I have also been blessed with some terrible teachers. And I say "blessed" deliberately for these teachers, though they may have taught me little (to nothing) of the subject on the “tin,” taught me an awful lot about how to educate myself, get by, be diplomatic, and oftentimes, do their job FOR them. ...You have any of those? Those were valuable men and women in their own right.

So without further ado, the list (and thank you Mrs. Zarider who taught me to count…) in no particular order.

*

1. Joanne Devine & Barbara Zarider (1st grade - 1989-1990)
Two new mothers who wanted to be a part of their young children's lives but still wanted to teach? Mrs. Devine and Mrs. Zarider decided the best way forward was to team up! Mrs. Z took Monday, Tuesday and every other Wednesday, and Mrs. D took the end of the week. Mrs. Z specialized in all things numbers, Mrs. D was a language and reading expert for the district. When I entered first grade at El Rodeo I was new in the area and at the school, most everyone else had come up from pre-school together and they took me under their wings and made me feel special and noticed and right at home. Nothing like the "tandem-team" that taught me how to read and how to count. I'll never forget them.

2. Tom Kearny (Science - Derby Middle School 1996-7) 
Mr. Kearny was one of those teachers that comes along once in a lifetime--the kind you never forget, never forget what they taught you, and never forget that they taught you how to learn and love something that you never would have even considered loving so passionately were it not for their influence. Mr. Kearney was more than a science teacher, he was a poet-- one of those men who saw poetry in the clouds, in the water cycle and the stars, and you could feel that poetry oozing from him like a perfume. He was that teacher you become friends with... when you are twelve.


3.  Jean Gaede (Russian Literature & Contemporary Classics - Interlochen Arts Academy 1999-2001)
When Jean Gaede and I first crossed paths, she thought I was a lightweight-- and I suppose in her estimation I probably was. I had come to the Academy from the summer camp (where the attitudes of students are not at all academic, and therefore a large adjustment must be made). I was also nervous about my father's health, adjusting poorly to being away at boarding school and, crucially, making an excellent show about how none of that was at all the case. Pushkin first captured my imagination, then Tolstoy's short stories which invigorated my conscience, and eventually the haunting and pivotal Dostoevsky masterpiece The Brothers Karamazov. Brothers K was our turning point-- I read all 1,000 pages of it (unlike many of my cheating classmates!), I "got it," and she knew it. Our eyes locked one day after my oral report on Ivan Karamazov and "The Grand Inquisitor" and we never looked back. Jean Gaede has flown over to London for the weekend to see every show I've ever done, and her influence on my reading life is irreplaceable.

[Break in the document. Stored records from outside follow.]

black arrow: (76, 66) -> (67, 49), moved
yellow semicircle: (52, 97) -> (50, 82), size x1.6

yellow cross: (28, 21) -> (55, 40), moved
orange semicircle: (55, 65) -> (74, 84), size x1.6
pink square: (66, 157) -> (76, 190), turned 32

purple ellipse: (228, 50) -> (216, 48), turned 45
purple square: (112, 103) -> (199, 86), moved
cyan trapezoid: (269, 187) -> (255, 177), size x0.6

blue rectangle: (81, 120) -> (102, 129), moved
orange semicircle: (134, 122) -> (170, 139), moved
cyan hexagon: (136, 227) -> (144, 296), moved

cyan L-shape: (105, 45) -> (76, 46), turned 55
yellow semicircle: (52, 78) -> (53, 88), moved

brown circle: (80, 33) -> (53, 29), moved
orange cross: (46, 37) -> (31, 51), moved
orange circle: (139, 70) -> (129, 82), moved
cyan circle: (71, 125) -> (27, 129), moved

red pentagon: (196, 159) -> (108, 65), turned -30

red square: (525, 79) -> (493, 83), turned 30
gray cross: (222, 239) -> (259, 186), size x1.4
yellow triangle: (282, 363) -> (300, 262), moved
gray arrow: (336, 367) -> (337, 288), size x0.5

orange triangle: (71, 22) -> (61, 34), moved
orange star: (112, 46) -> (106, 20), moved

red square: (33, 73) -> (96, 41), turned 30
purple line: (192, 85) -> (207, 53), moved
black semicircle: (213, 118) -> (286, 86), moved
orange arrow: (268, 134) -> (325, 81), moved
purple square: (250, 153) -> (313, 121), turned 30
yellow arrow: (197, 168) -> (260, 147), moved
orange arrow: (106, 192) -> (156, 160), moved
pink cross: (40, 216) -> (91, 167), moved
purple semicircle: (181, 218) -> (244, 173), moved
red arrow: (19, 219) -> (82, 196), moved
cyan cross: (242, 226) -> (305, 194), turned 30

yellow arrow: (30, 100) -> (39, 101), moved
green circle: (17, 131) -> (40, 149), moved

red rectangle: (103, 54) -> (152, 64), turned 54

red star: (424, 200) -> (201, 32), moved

4. Robin Ellis & David Montee (Acting teachers and Directors of The Miracle Worker, Snoppy! The Musical, She Loves Me, Merrily We Roll Along and As You Like It - Interlochen Arts Academy 1999-2001)
What is there to say other than that these two taught me everything I know, or rather, every practical thing I know about being in the theatre. They fostered a love of it so strong that no amount of external beatings could ever extract it from my spirit. They raised the bar and told me to rise to it, then raised it again and again... they "saw" me, they "got" me, and most important of all they truly celebrated all that I was and could ever hope to be, at a time that no one else seemed to. I have journal after journals full of their lessons that I still use today in my work. The memories of the shows we did together are ever-present and inexorable from my inception as a creative artist. I feel that in their hands I truly became the artist I am today-- I came alive there, under their watch. There is no better, higher, or more grateful praise than that.

5. Judy Chu (British Literature - Interlochen Arts Academy 2001)
Lady Chu is THE Lady Chu. Click on the link above for everything my heart could ever say. Need I say more?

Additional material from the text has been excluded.